SRE Lead (Banking/Financial)
Job Description:
- Our client is transforming their production support function into a full Site Reliability Engineering (SRE) model, and we’re looking for a hands-on SRE Lead to help establish and lead the SRE capability. We are looking for a hands-on SRE Lead to establish and lead the SRE function, ensuring operational excellence across production systems.
Key Responsibilities:
- Lead the SRE function across the engineering organisation and drive operational excellence across production systems.
- Define and implement the observability and monitoring strategy, including dashboards, alerting, SLOs, SLAs, and error budgets.
- Establish comprehensive monitoring coverage to ensure visibility into system health, infrastructure, and business-critical workflows.
- Drive adoption of AI-driven tools and automation for proactive system troubleshooting, incident triage, and root cause analysis.
- Lead and mentor a team of SRE Engineers embedded within engineering teams.
- Manage incident response processes, including on-call management and post-incident reviews.
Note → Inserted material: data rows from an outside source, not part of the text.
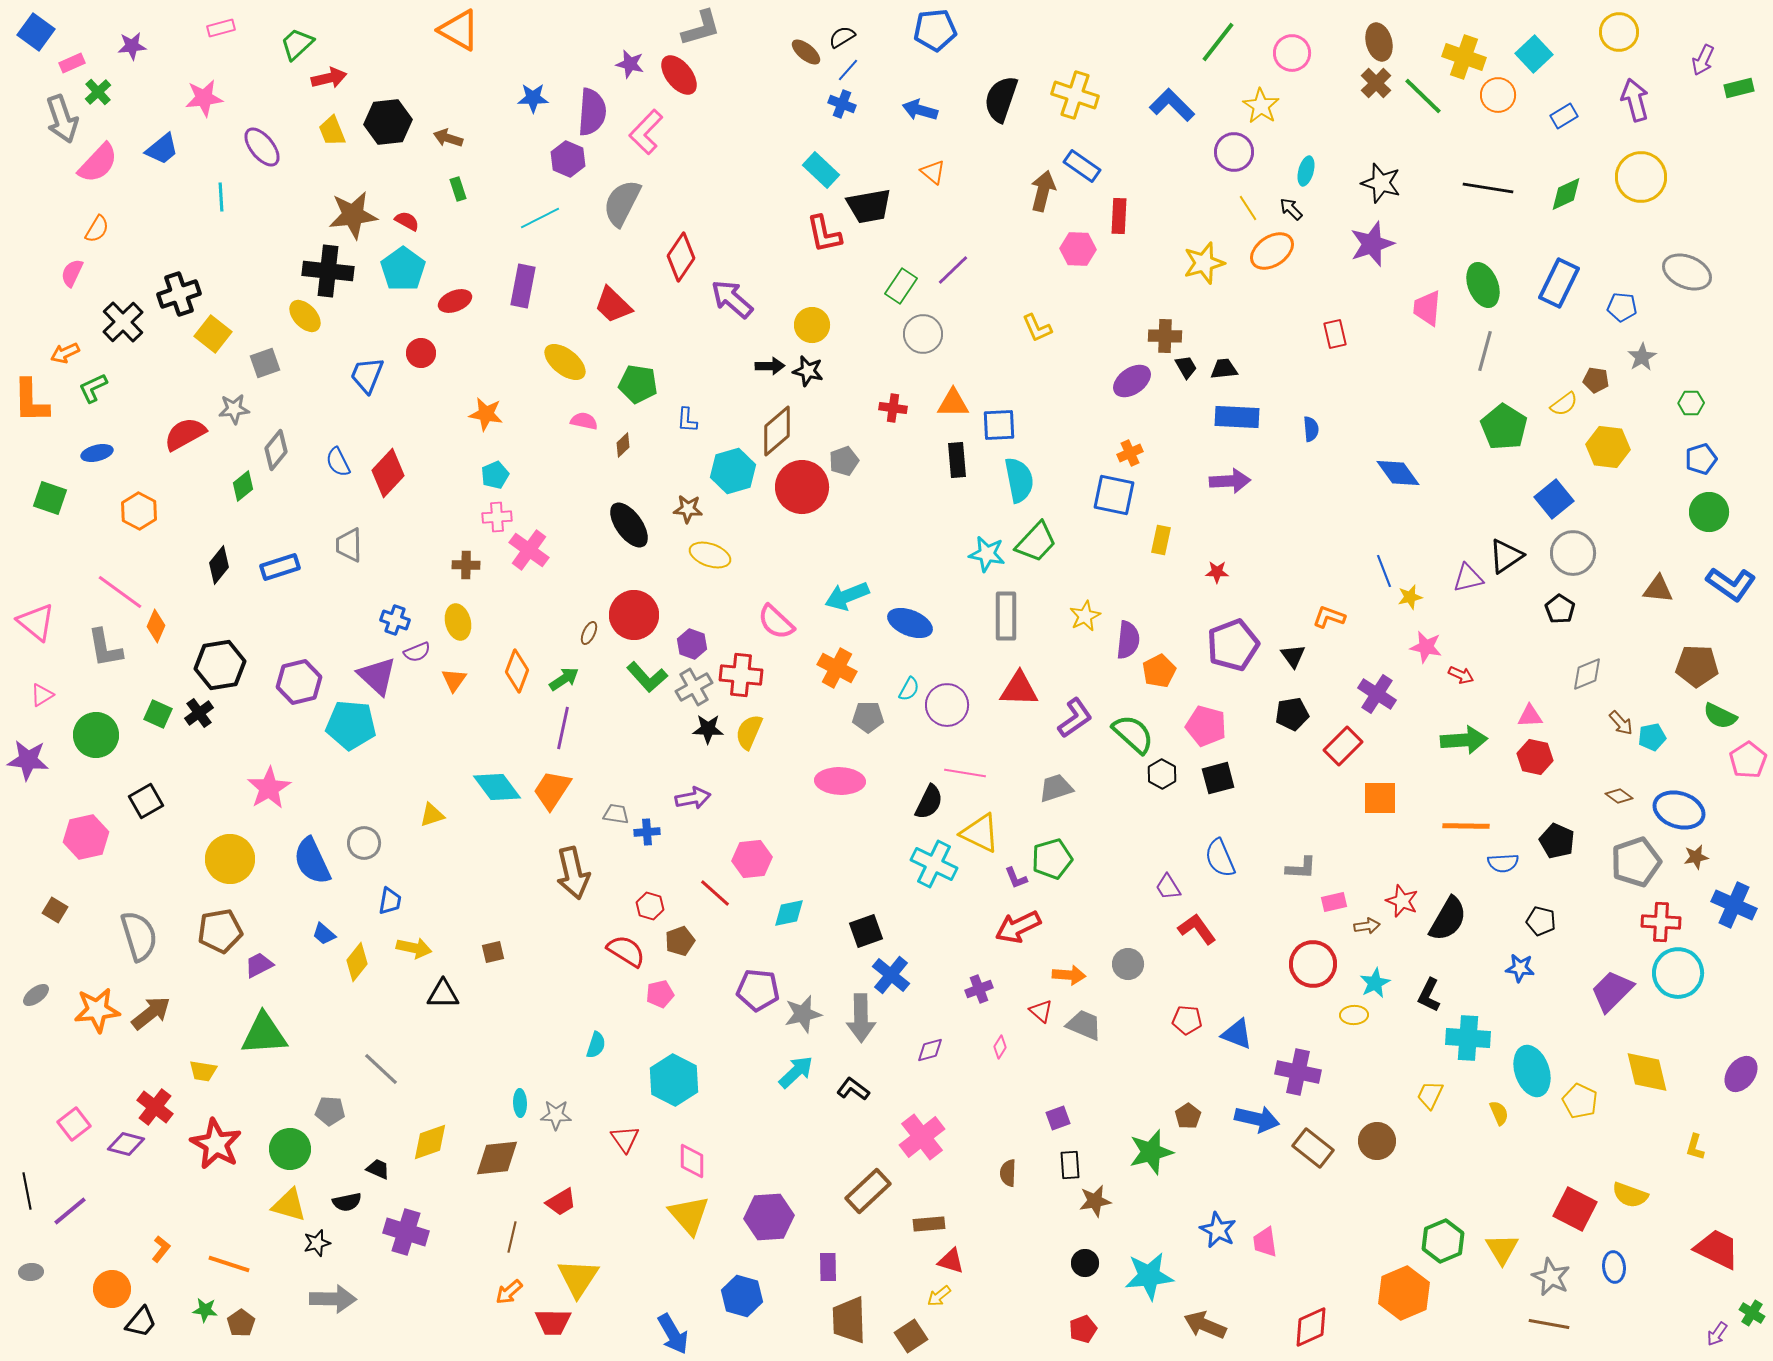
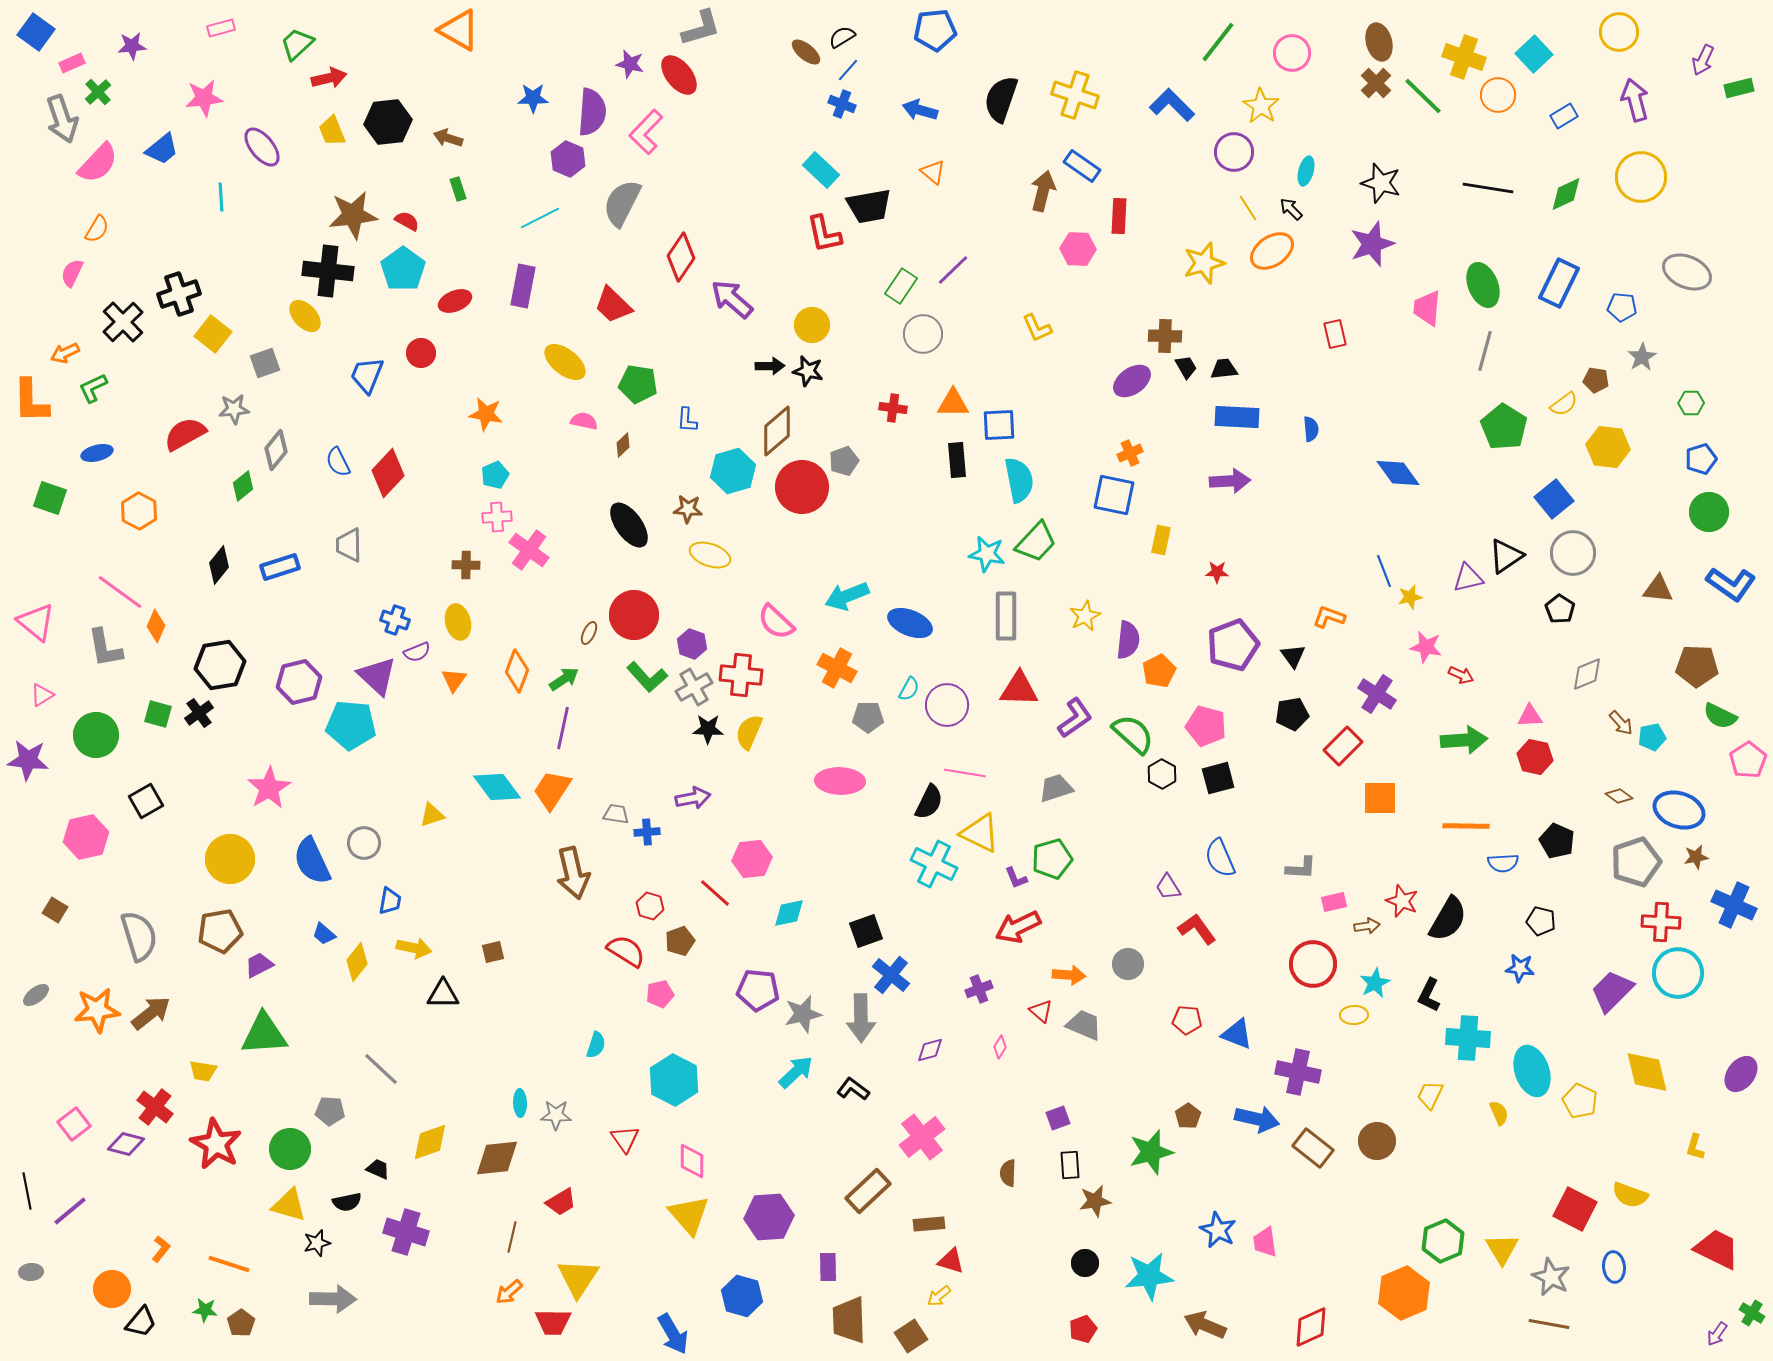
green square at (158, 714): rotated 8 degrees counterclockwise
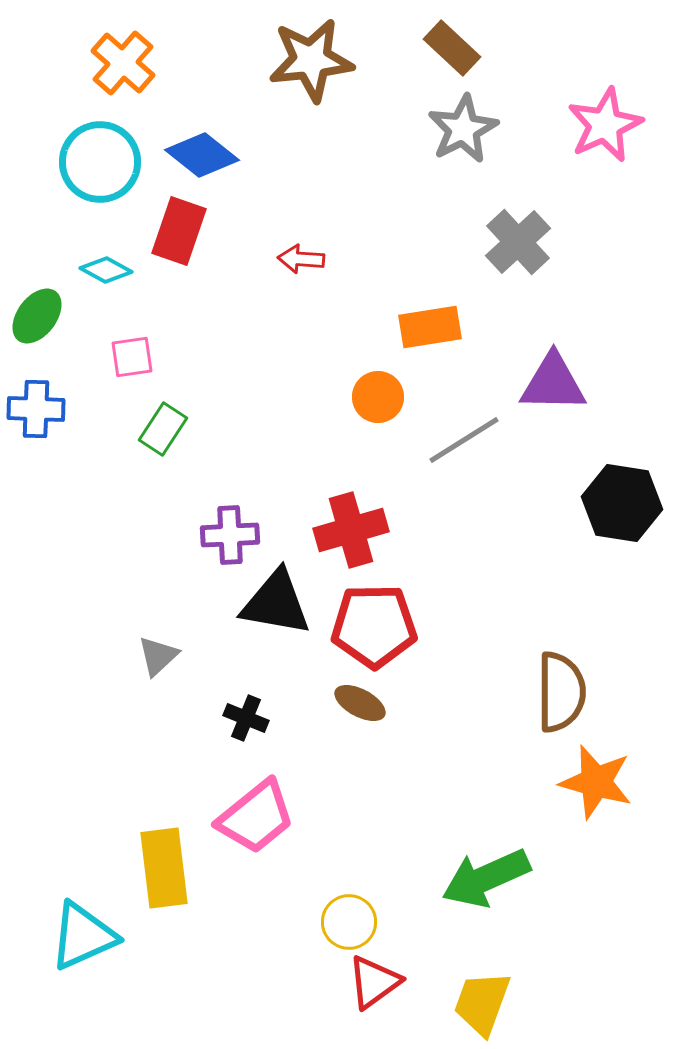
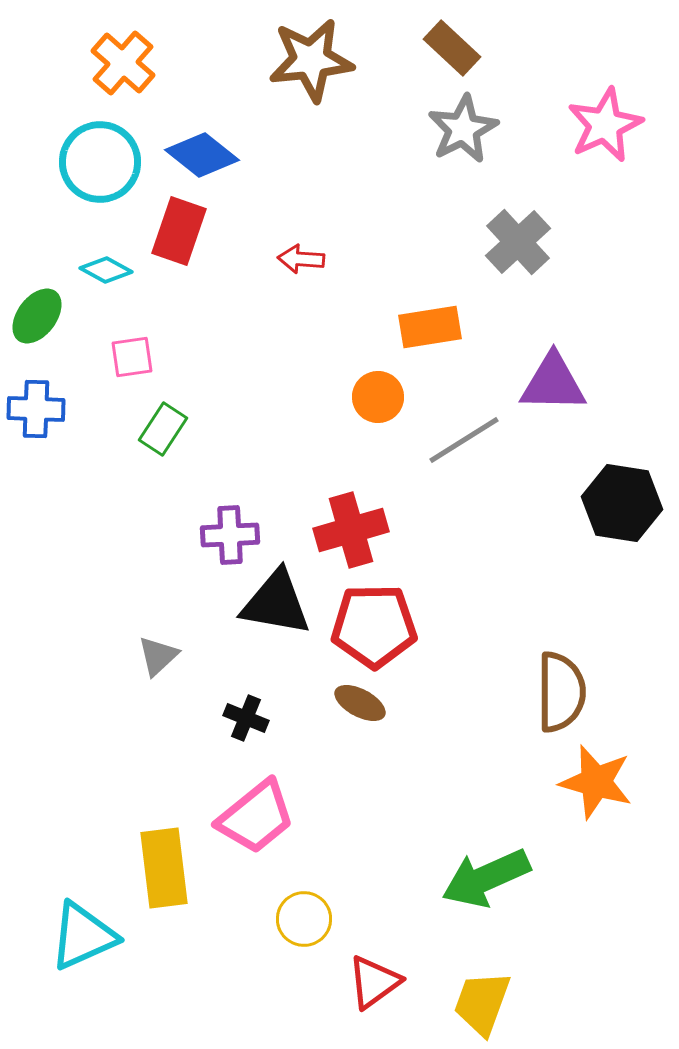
yellow circle: moved 45 px left, 3 px up
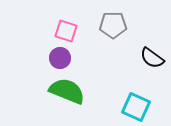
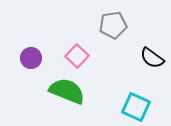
gray pentagon: rotated 8 degrees counterclockwise
pink square: moved 11 px right, 25 px down; rotated 25 degrees clockwise
purple circle: moved 29 px left
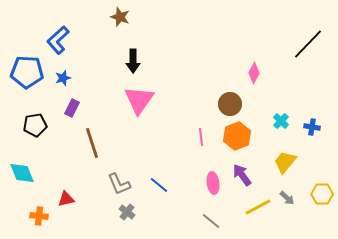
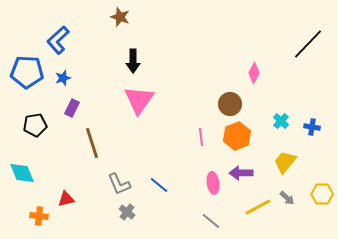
purple arrow: moved 1 px left, 2 px up; rotated 55 degrees counterclockwise
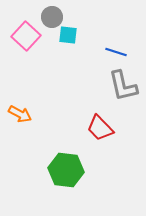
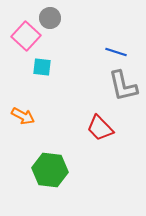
gray circle: moved 2 px left, 1 px down
cyan square: moved 26 px left, 32 px down
orange arrow: moved 3 px right, 2 px down
green hexagon: moved 16 px left
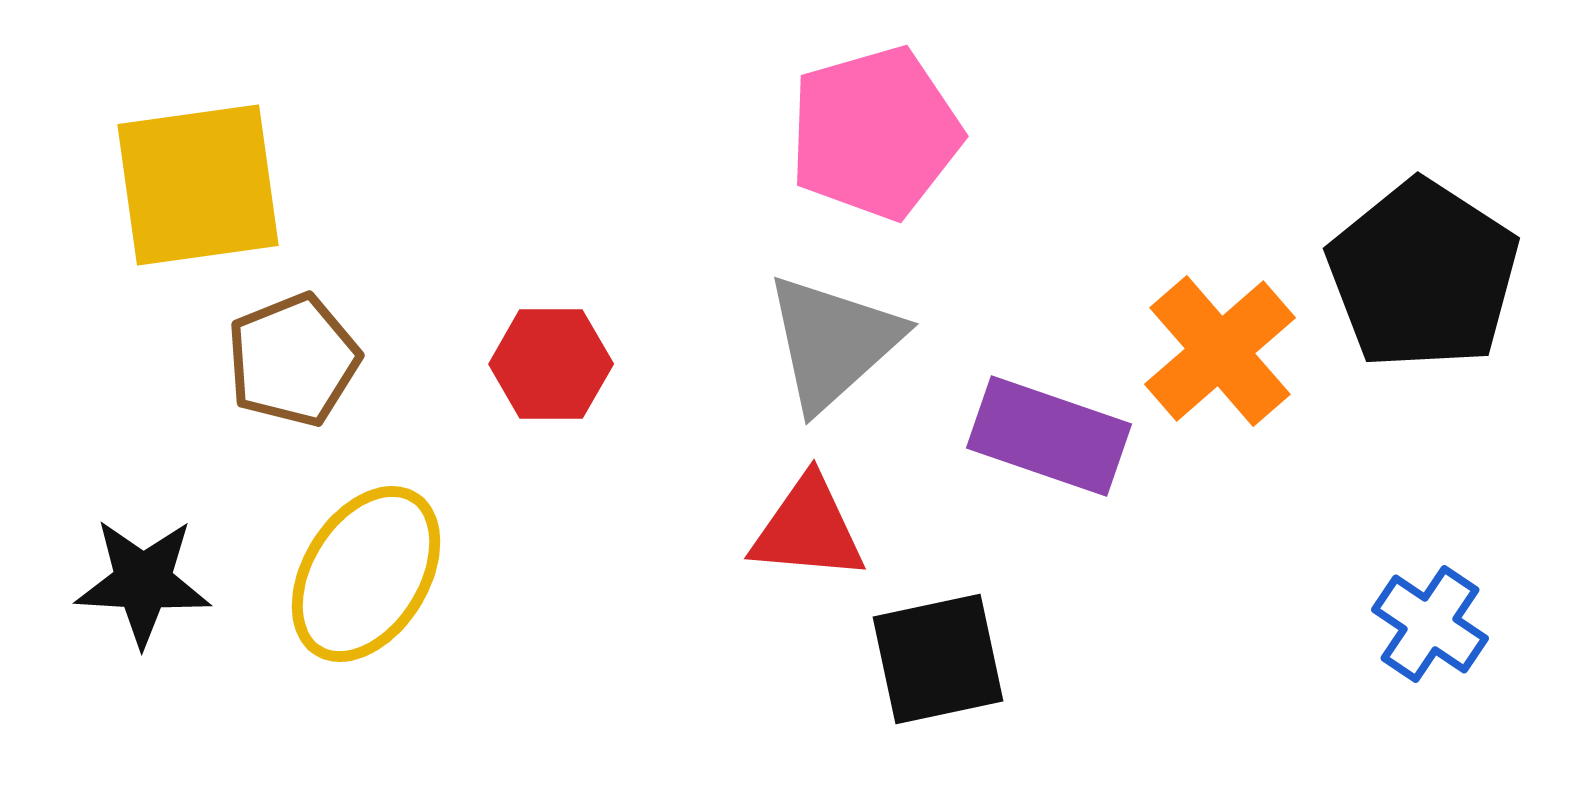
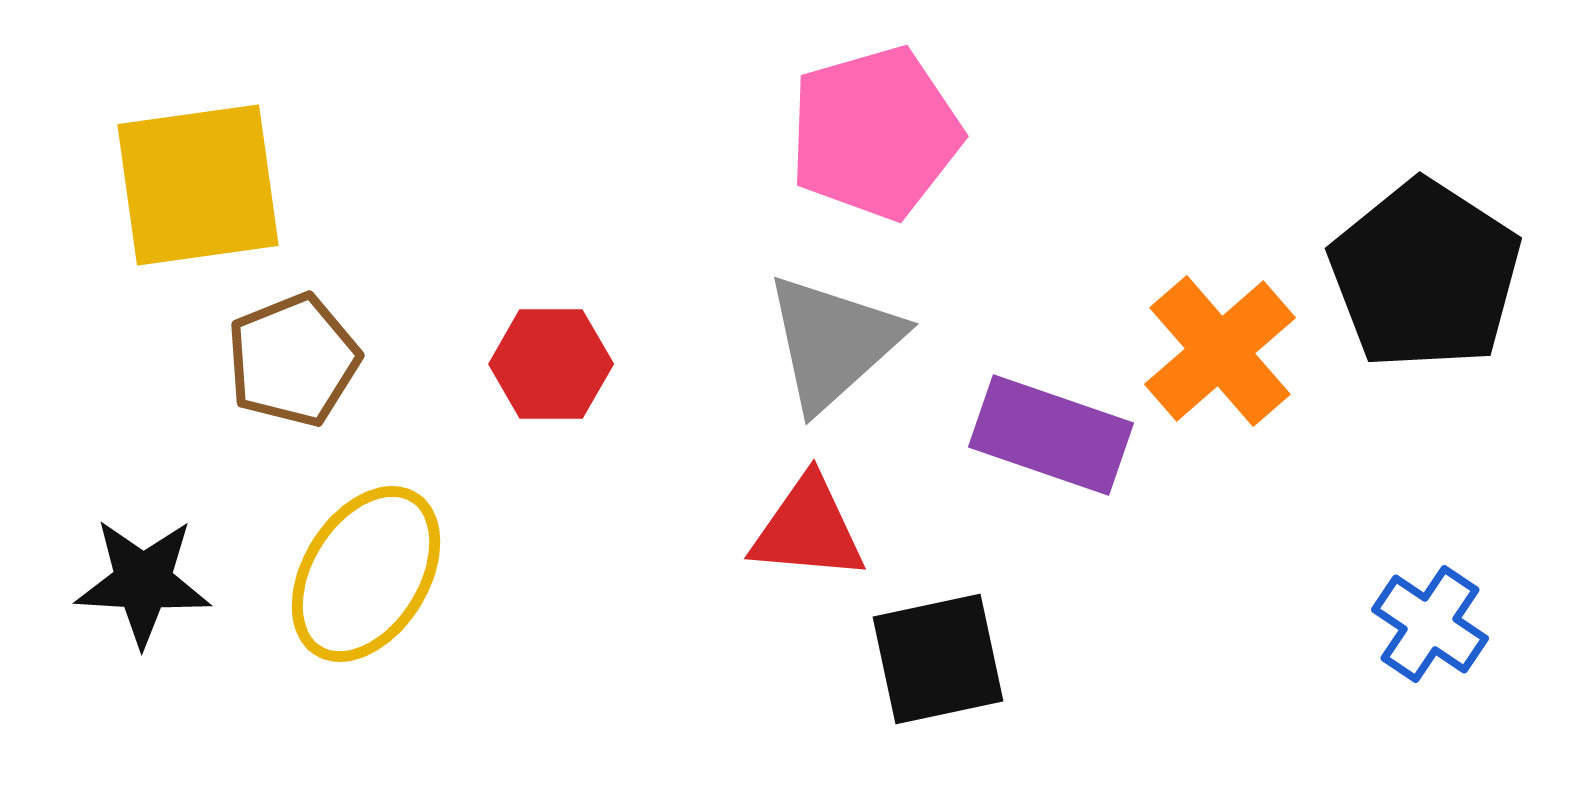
black pentagon: moved 2 px right
purple rectangle: moved 2 px right, 1 px up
- Collaborate with product and engineering teams to build reliability and observability into new systems.
- Monitor UI behaviour and end-to-end system performance, not just infrastructure metrics.
Essential Skills & Experience:
- Proven experience as an SRE Lead or Senior SRE in large-scale, high-availability production environments.
- Strong experience with observability and monitoring tools such as Datadog, Grafana, Prometheus, PagerDuty, or similar.
- Experience managing incident response, on-call processes, and post-incident reviews.
- Strong understanding of operational tooling for data ingestion and calculation pipelines, with the ability to detect anomalies in system behaviour.
- Ability to provide technical leadership and influence engineering stakeholders.
Nice to Have:
- Experience within financial data pipelines, index calculation, or capital markets systems.
- Exposure to AI/ML-based tools for anomaly detection and automated troubleshooting.
- Experience monitoring application-layer and UI behaviour, beyond infrastructure metrics.
- Experience building SRE practices in a greenfield or transformation environment.